A cette audience, Madame [P] [G] représentée par son conseil a repris ses conclusions du 30 octobre 2024 dans lesquelles elle demande au tribunal de : - Déclarer la présente demande recevable et bien fondée, A titre principal, - Ordonner la résolution de la vente du véhicule NISSAN CABSTAR, immatriculé CT 480 VS, vente intervenue entre Madame [P] [G] et Monsieur [Z] [Y], - Condamner Monsieur [Z] [Y] à rembourser à Madame [P] [G] la somme de 5500 € correspondant aux prix d’achat du véhicule, - Condamner Monsieur [Z] [Y] à payer à Madame [P] [G] la somme de 3000 € à titre de dommages et intérêts, A titre subsidiaire, - Nommer tel expert judiciaire qu’il plaira au tribunal de désigner avec pour mission de : Les parties dûment convoquées, se rendre sur les lieux où le véhicule est entreposé, Prendre connaissance des documents contractuels et de tous autres documents nécessaires, Entendre tous sachants en tant que de besoin et plus généralement entreprendre toutes mesures nécessaires à l’accomplissement de sa mission, Constater et décrire les éventuels dommages, désordres et vices affectant le véhicule, En déterminer les causes et origines, Se prononcer sur l’antériorité par rapport à la date d’acquisition des éventuels dommages, désordres et vices affectant le véhicule, Se prononcer sur les responsabilités encourues, Déterminer les remèdes à apporter pour une remise en état ou en conformité, Chiffrer le coût des travaux, Fournir à la juridiction qui sera appelée à statuer, tous éléments techniques et de fait utiles à la définition des responsabilités, En tout état de cause, - Condamner Monsieur [Z] [Y] à payer à Madame [P] [G] la somme de 2500 € au titre de l’article 700 du code de procédure civile, - Condamner Monsieur [Z] [Y] aux entiers frais et dépens, - Ordonner l’exécution provisoire du jugement à intervenir.

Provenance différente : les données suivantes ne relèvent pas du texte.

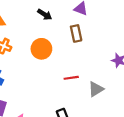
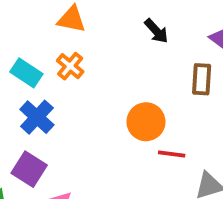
orange circle: (41, 49) -> (146, 122), moved

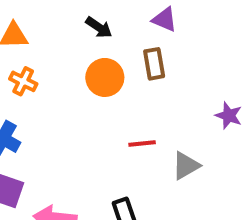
orange circle: (146, 122) -> (105, 77), moved

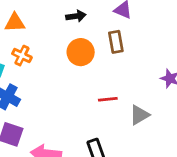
black arrow: (99, 27) -> (76, 16), turned -42

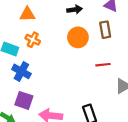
red line: (108, 99) -> (103, 65), moved

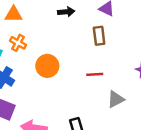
orange circle: (78, 37) -> (47, 66), moved

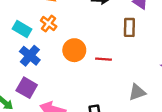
red line: (95, 74) -> (104, 59), moved

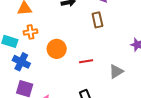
orange cross: (49, 24) -> (31, 32), turned -32
red line: (104, 59) -> (86, 61), moved

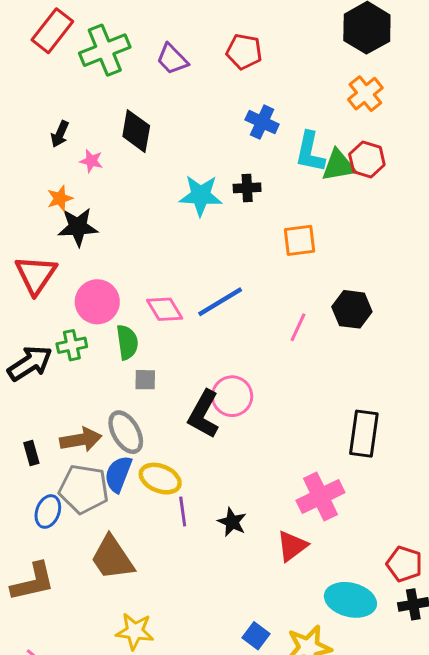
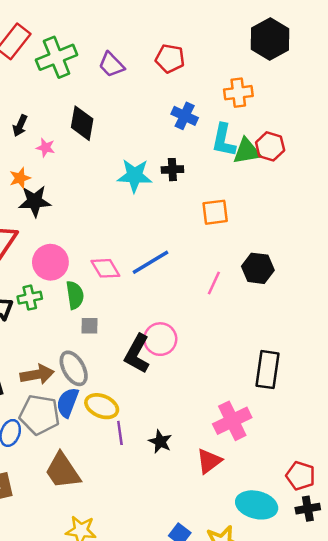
orange cross: (365, 94) -> (238, 93), moved, turned 32

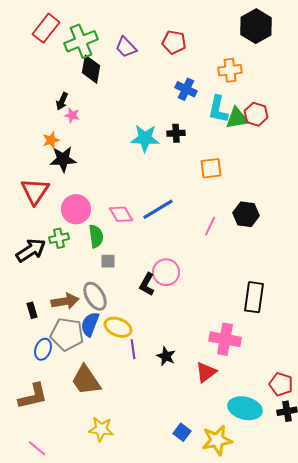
black diamond: (82, 123) -> (91, 69), moved
black arrow: (20, 126) -> (62, 101), moved
black L-shape: (137, 354) -> (147, 284), size x0.7
pink cross: (232, 421) -> (225, 339), turned 36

Au soutien de ses prétentions, Madame [P] [G] invoque le bénéfice des dispositions relatives à la garantie des vices cachés et soutient que moins de trois mois après l’achat du véhicule auprès de Monsieur [Z] [Y], ledit véhicule a connu un dysfonctionnement. Elle expose que le garagiste a préconisé un remplacement du moteur. Elle ajoute avoir sollicité son assurance protection juridique pour l’organisation d’une expertise amiable. Elle précise que l’expert à mis en évidence le fait que le moteur présente des vices irréversibles nécessitant son remplacement et que la panne était existante au moment de la vente.

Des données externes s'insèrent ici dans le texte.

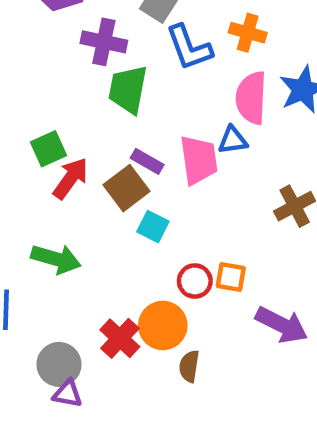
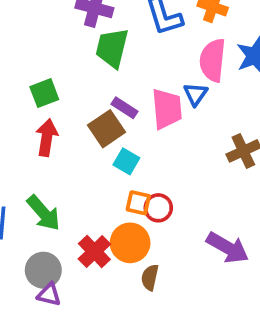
blue triangle: (233, 140) -> (196, 94), turned -50
red arrow: (71, 178) -> (47, 138), moved, turned -30
green arrow: (56, 259) -> (44, 213), moved, turned 30
orange square: (231, 277) -> (138, 203), moved

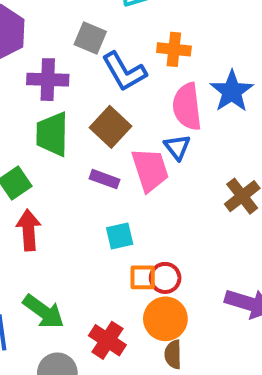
green trapezoid: (112, 48) -> (52, 134), moved
brown square: (106, 129) -> (110, 127), moved
cyan square: (126, 161) -> (120, 236), turned -30
orange circle: (130, 243) -> (165, 319), moved

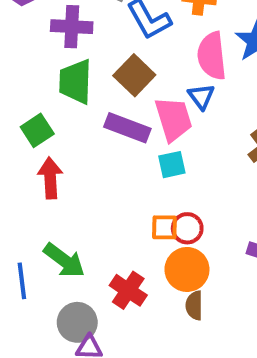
purple rectangle: (104, 179) -> (127, 128), size x1.5
cyan square: (120, 236) -> (172, 165), moved

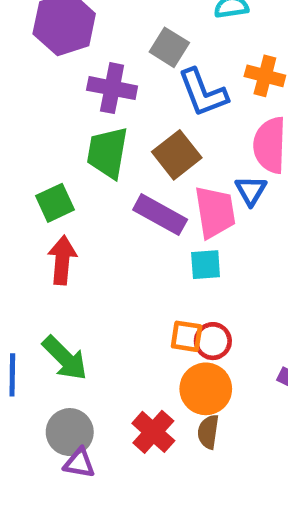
red cross: (128, 290) -> (153, 432), moved

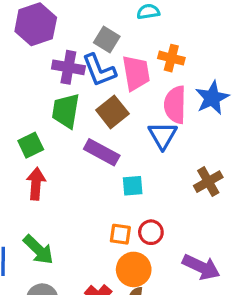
blue L-shape: (203, 93) -> (99, 70), moved
blue triangle: (251, 191) -> (163, 135), size x1.4
pink trapezoid: (215, 212) -> (136, 73), moved
red circle: (213, 341) -> (151, 232), moved

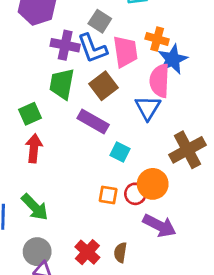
blue star: (212, 98) -> (173, 59), moved
brown cross: (208, 182) -> (188, 150), size x1.4
cyan square: (133, 186) -> (120, 152), turned 30
purple arrow: (201, 267) -> (159, 226), moved
orange circle: (134, 269) -> (153, 184), moved

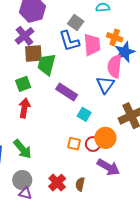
purple cross: (65, 45) -> (25, 36), moved, turned 36
brown square: (103, 86) -> (33, 54), moved, turned 30

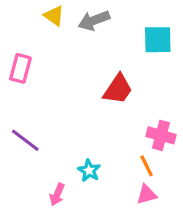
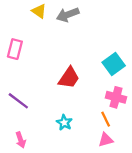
cyan square: (158, 40) -> (114, 64), moved, turned -35
red trapezoid: (118, 89) -> (69, 78), moved
pink arrow: (57, 194) -> (21, 140), moved, turned -42

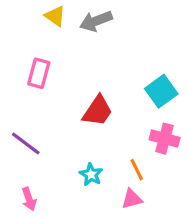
pink rectangle: (15, 49) -> (39, 73), moved
orange line: (106, 119) -> (137, 170), moved
pink triangle: (106, 140) -> (132, 199), moved

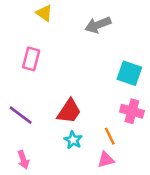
gray arrow: (96, 21) -> (98, 25), moved
cyan square: (161, 91) -> (129, 73), turned -35
red trapezoid: (98, 111) -> (69, 111), moved

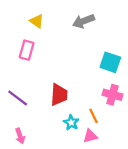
yellow triangle: (44, 13) -> (37, 21), moved
red trapezoid: (69, 111) -> (59, 95), turned -30
cyan star: (73, 140) -> (71, 123), moved

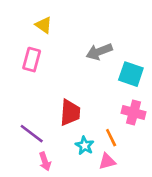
gray arrow: (84, 21) -> (99, 52), moved
purple line: (18, 98) -> (32, 134), moved
pink arrow: (20, 136) -> (45, 161), moved

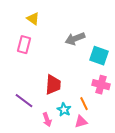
pink arrow: (45, 161) -> (47, 120), moved

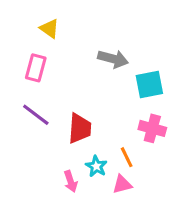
gray arrow: (75, 39) -> (113, 59), turned -144
cyan square: (99, 56) -> (149, 85), turned -30
purple line: (24, 101) -> (36, 115), moved

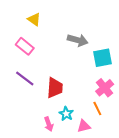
pink rectangle: (36, 68) -> (25, 46), turned -66
pink cross: (152, 128) -> (105, 88), turned 36
orange line: (127, 157) -> (97, 109), moved

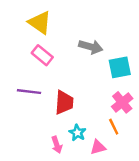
yellow triangle: (34, 19) -> (40, 23), size x1.5
pink rectangle: (25, 46) -> (42, 55), moved
purple line: (25, 78) -> (29, 92), turned -30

Monsieur [Z] [Y], représenté par son conseil, a repris ses conclusions datées du 3 mars 2025 dans lesquelles il demande au tribunal de : - Se déclarer incompétent au profit du tribunal de proximité de Thann, - Déclarer la demande irrecevable et mal fondée, En conséquence, - Débouter Madame [P] [G] de l’ensemble de ses demandes, fins, moyens et conclusions, - Juger que le prix de vente du véhicule litigieux n’est pas démontré, - Juger que le rapport d’expertise privée ne suffit pas à lui seul à démontrer l’existence d’un vice dirimant antérieur à la vente du véhicule litigieux, - Condamner Madame [P] [G] aux entiers frais et dépens.